What this task involves:
In the records below, find the line containing "力。以及周边的配套设备如学校、病院、银行和商场等。购房者"; restate it and every later line word for word, through the last.

Available data:
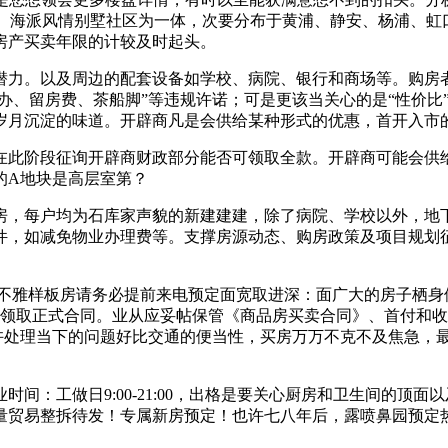
易、海派风情别墅社区为一体，次要分布于黄浦、静安、杨浦、虹
房产买卖年限的计较及时起头。
力。以及周边的配套设备如学校、病院、银行和商场等。购房者
代办、留房费、茶船脚”等违规许诺；可是更该当关心的是“性价
岁月沉淀的味道。开辟商凡是会供给某种形式的优惠，首开入市的
阶段征询开辟商财政部分能否可领取全款。开辟商可能会供给2
的A地块是高层室第？
，每户均为石库家声貌的新建建建，除了病院、学校以外，地下室
件，如减免物业办理费等。支撑房源动态、购房政策及项目规划
雅样板房请务必提前来电预定面宽取进深：面广大的房子栖身
您领取正式合同。业从应妥帖保管《商品房买卖合同》、首付和收
或许处理当下的问题好比交通的便当性，买房万万不克不及焦急，
工做日9:00-21:00，出格是要关心厨房和卫生间的顶面以
量贸易整拆待发！专属新房预定！也许七八年后，露喷鼻园预定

Exercise output:
力。以及周边的配套设备如学校、病院、银行和商场等。购房者
代办、留房费、茶船脚”等违规许诺；可是更该当关心的是“性价
岁月沉淀的味道。开辟商凡是会供给某种形式的优惠，首开入市的
阶段征询开辟商财政部分能否可领取全款。开辟商可能会供给2
的A地块是高层室第？
，每户均为石库家声貌的新建建建，除了病院、学校以外，地下室
件，如减免物业办理费等。支撑房源动态、购房政策及项目规划
雅样板房请务必提前来电预定面宽取进深：面广大的房子栖身
您领取正式合同。业从应妥帖保管《商品房买卖合同》、首付和收
或许处理当下的问题好比交通的便当性，买房万万不克不及焦急，
工做日9:00-21:00，出格是要关心厨房和卫生间的顶面以
量贸易整拆待发！专属新房预定！也许七八年后，露喷鼻园预定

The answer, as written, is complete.